As to his activist objectives through hip-hop, Morris says, “My music is made for the front lines. As a First Nations person, I have known police as those who’ve intended to intimidate and harass our Aboriginal community, which currently experiences the highest incarceration rate in the world. I want to bust (lyrics like) this out, whenever I see these officers:
Lest we forget the frontier wars
And the genocide blueprint, it does live on
Deaths in custody, it does cease not
More prolific then ever, forced by bigots
Still they gallivant and they rob us
Children again and again stolen
In the blink of an eye
They are with us, and then they are gone
Still, we amidst all these storms
230 years on pillage and scorned, culture ignored
Fictions insidious, adorned
All of our sacredness shaken and torn.”
Warraba Weatherall. Photo by Mick Richards.
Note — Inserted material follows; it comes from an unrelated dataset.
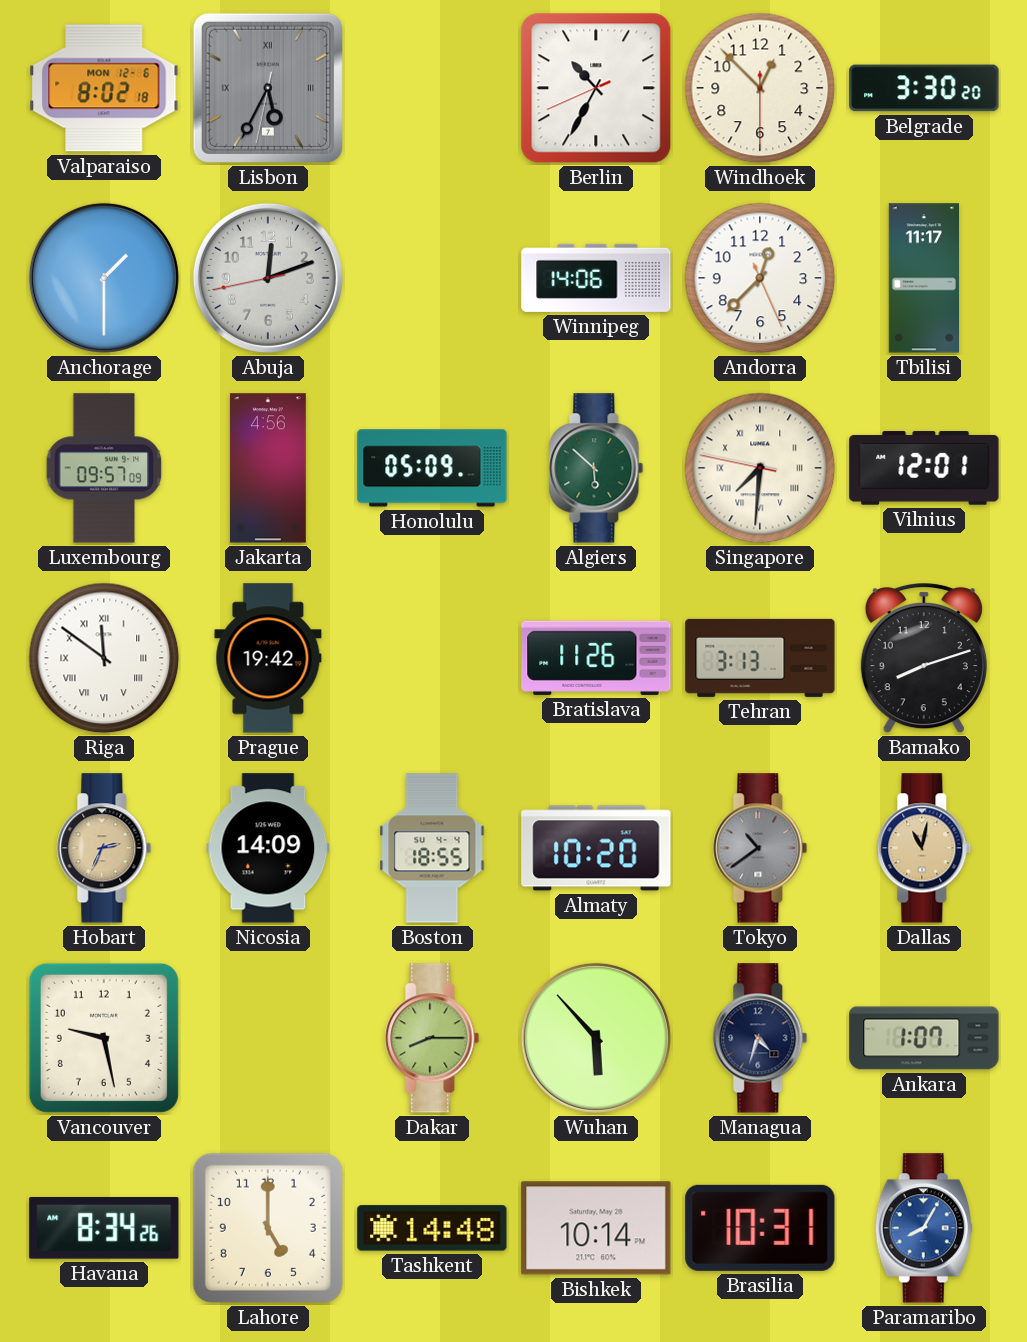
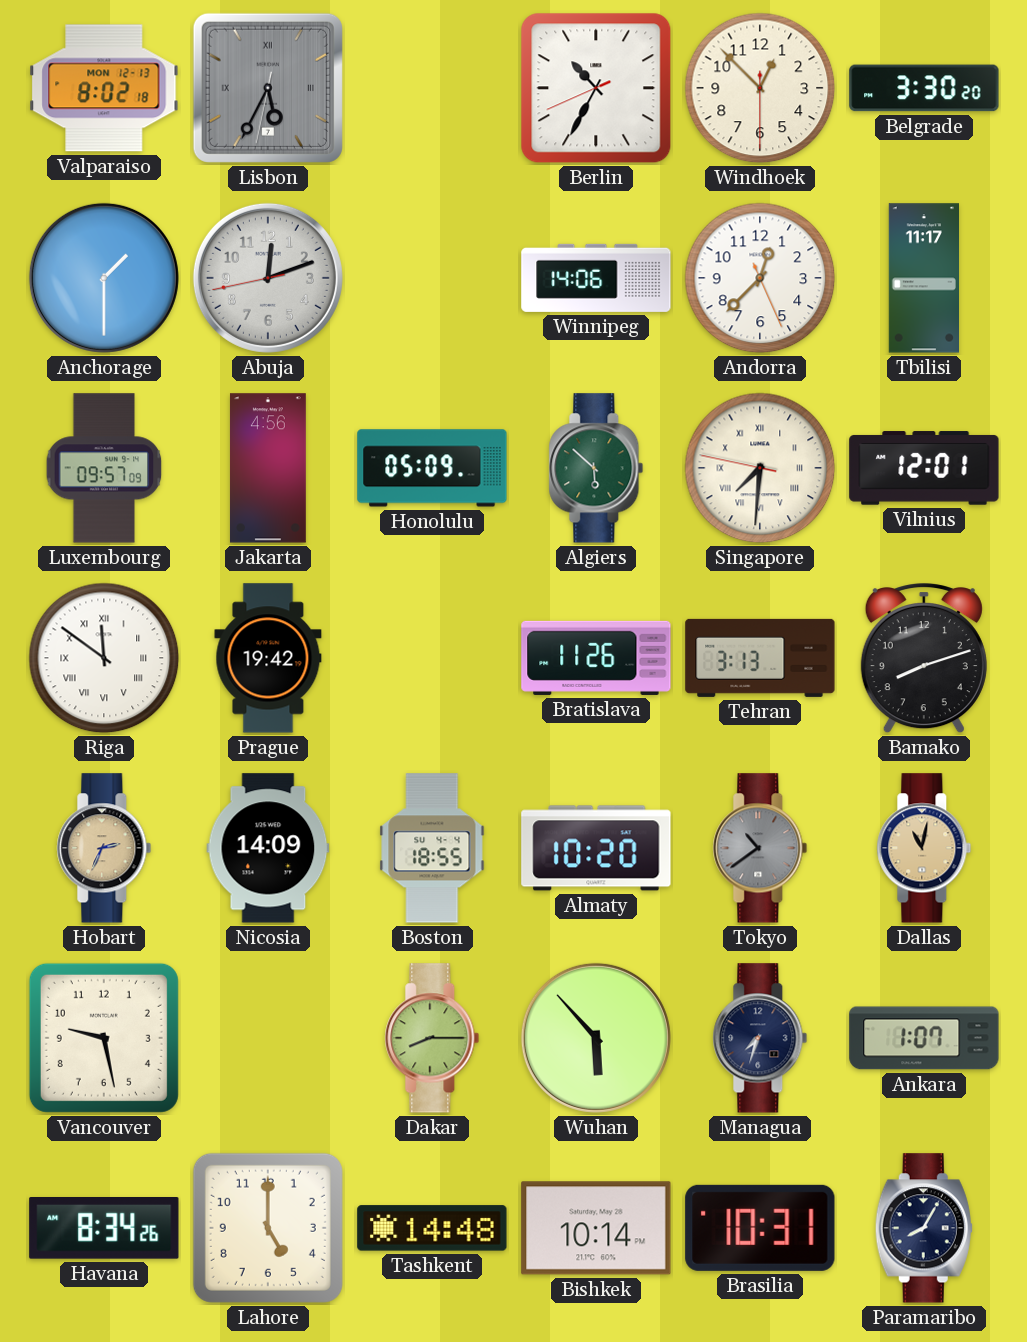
Valparaiso date: MON 12-6 -> MON 12-13
Managua: 4:33 -> 7:33
Paramaribo dial: blue -> navy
Brisbane-based artist, researcher, and university lecturer Warraba Weatherall (Gamilaroi) found his first creative calling in street art, becoming part of LandWriters, a collective also known as Graffiti Writers for Land Rights. What started with getting his own tags up on walls evolved into a body of work that now includes massive public murals, site-specific installations, and sculptures on display from galleries and museums to community walls and protest events. Through a parallel journey into academia, he also engages in research through which to ground his arts practice in its history-referencing, decidedly political objective: to use art to assert ideas about issues facing Aboriginal Australians, as a catalyst for conversation, to spark change, and in an effort to counter how, all-to often, “Indigenous artists making political work (particularly within the street art movement) are censored.”
From teaching art to incarcerated youth to researching his own ancestors branded as criminal outlaws by the colonial government (Australia was founded by and for white criminals expunged by the UK) Warraba Weatherall’s work has sought to create counter-narratives to the dismissal and demonization of Aboriginal communities. Its continued focus, he explains, looks at “institutional racism in the Australian judicial system and its lineage from the colony, as well as the racial pseudo-science (such as phrenology) which formed much of the early dynamics of policing.” What often gets left out of that discourse, he says, is that prison designs “were often tried out first in the colonies, on Indigenous Peoples.” His 2017 exhibition, Institutionalized (Metro Arts Gallery) featured works that examine and critique this history as having been a power apparatus for regulating Black bodies.
“The murder of George Floyd, and so many other deaths at the hands of law enforcement in the States,” Weatherall agrees, “has sparked a worldwide movement for Black Lives, and it indeed resonates with us in Australia.” But he also emphasizes the importance “to keep focus on the movement language that we use here every day: Aboriginal Deaths In Custody, the struggle for self-determination, protecting ancestral knowledge, and so on,” underlining that the lives of Blak Australians must remain front and center to the fight for social justice on their own lands.
“Treaty" in Auslan Sign Language. Mural and photo by Warraba Weatherall.
— Cristina Verán is an international Indigenous Peoples’ issues specialist, consultant, researcher, strategist, editor, curator, educator, and media maker. She is a longtime United Nations correspondent and was a founding member of the UN Indigenous Media Network.